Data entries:
[Start of Attachment]

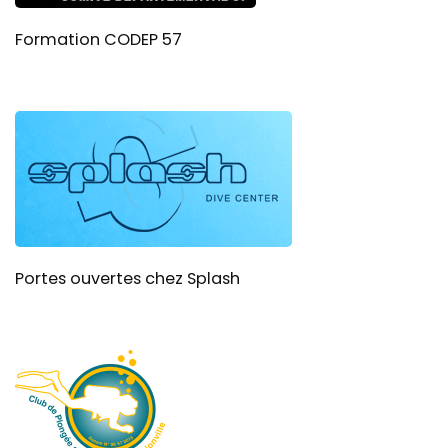
Formation CODEP 57
Portes ouvertes chez Splash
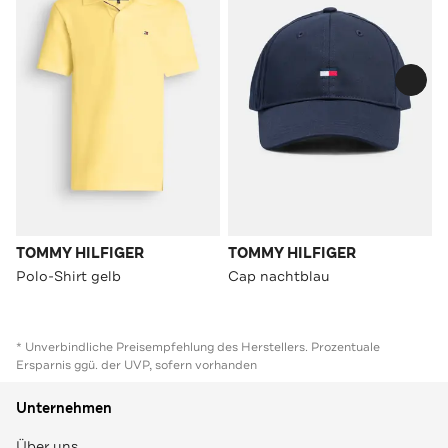
TOMMY HILFIGER
TOMMY HILFIGER
Polo-Shirt gelb
Cap nachtblau
* Unverbindliche Preisempfehlung des Herstellers. Prozentuale
Ersparnis ggü. der UVP, sofern vorhanden
Unternehmen
Über uns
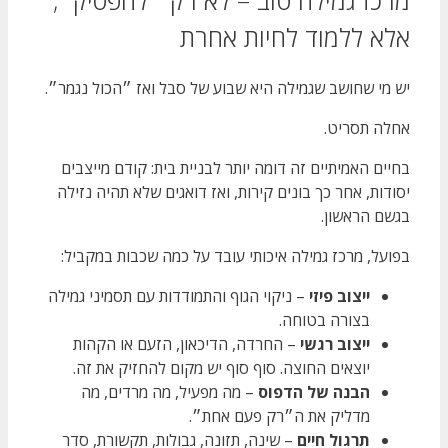
אלא ללמוד לחיות אחרת
יש מי שחושב שגמילה היא שבוע של סבל ואז ״הכול נגמר״.
אחלה תסריט.
בחיים האמיתיים זה דומה יותר לבניית בית: קודם מייצבים
יסודות, אחר כך בונים קירות, ואז דואגים שלא תהיה נזילה
בגשם הראשון.
בפועל, מרכז גמילה איכותי עובד על כמה שכבות במקביל:
ייצוב פיזי
– ניקוי הגוף והתמודדות עם תסמיני גמילה
בצורה בטוחה.
ייצוב רגשי
– החרדה, הדיכאון, הזעם או הקהות
יוצאים החוצה. סוף סוף יש מקום להחזיק את זה.
הבנה של הדפוס
– מה מפעיל, מה מרדים, מה
מדליק את ה״רק פעם אחת״.
תרגול חיים
– שינה, תזונה, גבולות, תקשורת, סדר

[End of Attachment]

From the entries above, write out every line without a single change, skipping the images.

Formation CODEP 57
Portes ouvertes chez Splash
TOMMY HILFIGER
TOMMY HILFIGER
Polo-Shirt gelb
Cap nachtblau
* Unverbindliche Preisempfehlung des Herstellers. Prozentuale
Ersparnis ggü. der UVP, sofern vorhanden
Unternehmen
Über uns
אלא ללמוד לחיות אחרת
יש מי שחושב שגמילה היא שבוע של סבל ואז ״הכול נגמר״.
אחלה תסריט.
בחיים האמיתיים זה דומה יותר לבניית בית: קודם מייצבים
יסודות, אחר כך בונים קירות, ואז דואגים שלא תהיה נזילה
בגשם הראשון.
בפועל, מרכז גמילה איכותי עובד על כמה שכבות במקביל:
ייצוב פיזי
– ניקוי הגוף והתמודדות עם תסמיני גמילה
בצורה בטוחה.
ייצוב רגשי
– החרדה, הדיכאון, הזעם או הקהות
יוצאים החוצה. סוף סוף יש מקום להחזיק את זה.
הבנה של הדפוס
– מה מפעיל, מה מרדים, מה
מדליק את ה״רק פעם אחת״.
תרגול חיים
– שינה, תזונה, גבולות, תקשורת, סדר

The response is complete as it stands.